Notes on Self-Hosting LLMs (Early 2026)

What to expect when running local models on consumer hardware

Models change constantly. This advice hasn’t, at least not yet.

Whether self-hosting LLMs makes sense really depends on what you’re trying to do.

If your goal is to learn and play around, it’s definitely possible. Worth doing, even. Especially if you’re thinking ahead to when models inevitably get better. If your goal is to replace frontier labs and paid products, that’s realistically not happening.

Model Tiers

At the top you have frontier, paid API providers: OpenAI, Google, Anthropic. These will always be the most capable. Below that are cheaper alternatives that are roughly 90% as good. These tend to be frontier-adjacent open source models, many from Chinese labs: DeepSeek, GLM, Qwen, Kimi.

These models are generally open source or open weight, and you can self-host them. The problem is that at this capability level, they’re huge. In practice, it’s usually cheaper to just use the hosted API versions.

Dense vs MoE: 32B vs 256B-32A

When looking at models, there are two architectural types. Dense models are what you see when something says “32B parameters.” Over the past year or so, most architectures have moved toward Mixture of Experts (MoE), which are sparse. Only a subset of total parameters are active during generation.

For self-hosting, this distinction doesn’t really help. You’ll see models labeled “32B 8B-A” where the A is active parameters, but you still need to load the entire model. MoE efficiency at inference doesn’t help your VRAM budget.

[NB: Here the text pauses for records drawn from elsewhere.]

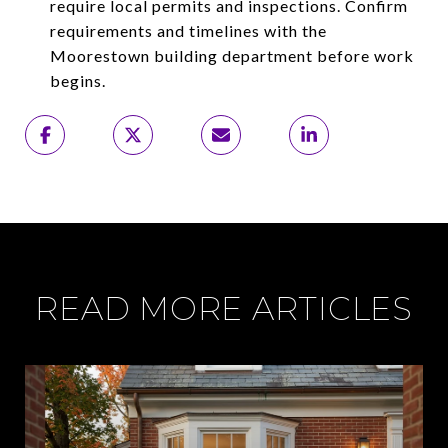
require local permits and inspections. Confirm
requirements and timelines with the
Moorestown building department before work
begins.
READ MORE ARTICLES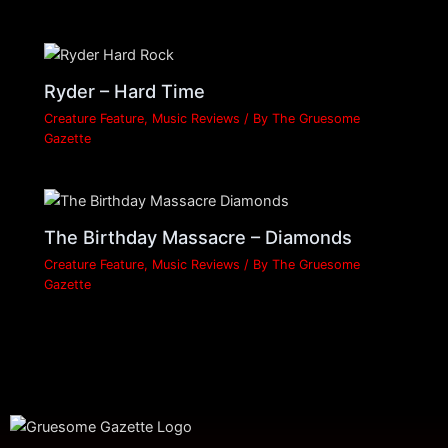
Ryder – Hard Time
Creature Feature
,
Music Reviews
/ By
The Gruesome
Gazette
The Birthday Massacre – Diamonds
Creature Feature
,
Music Reviews
/ By
The Gruesome
Gazette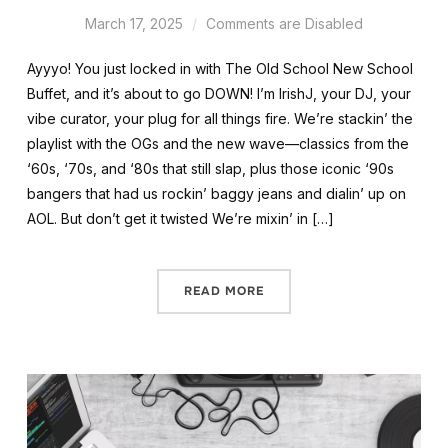
March 17, 2025
Comments are Disabled
Ayyyo! You just locked in with The Old School New School
Buffet, and it’s about to go DOWN! I’m IrishJ, your DJ, your
vibe curator, your plug for all things fire. We’re stackin’ the
playlist with the OGs and the new wave—classics from the
‘60s, ‘70s, and ‘80s that still slap, plus those iconic ‘90s
bangers that had us rockin’ baggy jeans and dialin’ up on
AOL. But don’t get it twisted We’re mixin’ in […]
READ MORE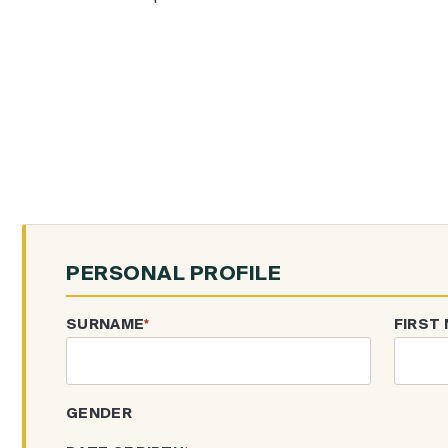
PERSONAL PROFILE
SURNAME
*
FIRST
GENDER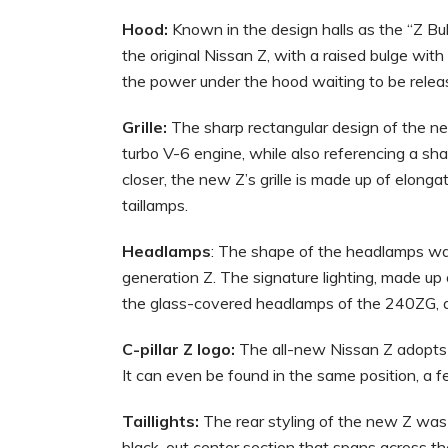
Hood:
Known in the design halls as the “Z Bu
the original Nissan Z, with a raised bulge wit
the power under the hood waiting to be relea
Grille:
The sharp rectangular design of the new
turbo V-6 engine, while also referencing a sha
closer, the new Z’s grille is made up of elon
taillamps.
Headlamps
: The shape of the headlamps was
generation Z. The signature lighting, made up 
the glass-covered headlamps of the 240ZG, a
C-pillar Z logo:
The all-new Nissan Z adopts a
It can even be found in the same position, a f
Taillights:
The rear styling of the new Z was 
black-out center section that spans across the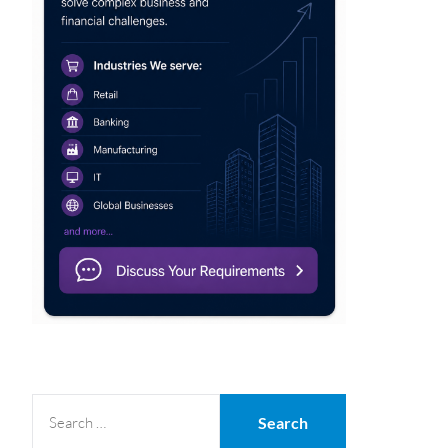
SEARCH
FOR: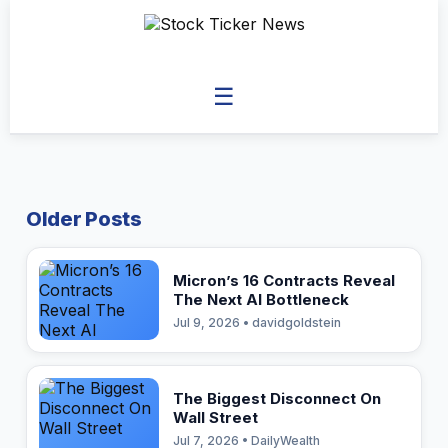
☰
Older Posts
Micron’s 16 Contracts Reveal
The Next AI Bottleneck
Jul 9, 2026 • davidgoldstein
The Biggest Disconnect On
Wall Street
Jul 7, 2026 • DailyWealth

Because of that, there aren’t many dense models that are both strong and easy to self-host. With 32GB VRAM, you’re at the low end of what you’d need for something meaningfully capable.

Practical Advice

On top of model selection, there’s the whole quantization rabbit hole. Different quant strategies, specific finetunes, etc. Good rule of thumb: check the model README for recommended quantization, or just go with the most downloaded version.

A solid resource is r/LocalLLaMA. People frequently ask “here’s my hardware, what’s the best model I can run?” and you’ll usually find current, practical answers.

On Mac, LM Studio has better Metal support than most alternatives. By default most models support CUDA but not as many support Apple’s unified memory, which makes things trickier.


So yeah, self-hosting LLMs is very cool and worth experimenting with. It’s also very much not a straight path, lots of sharp edges. Set expectations accordingly.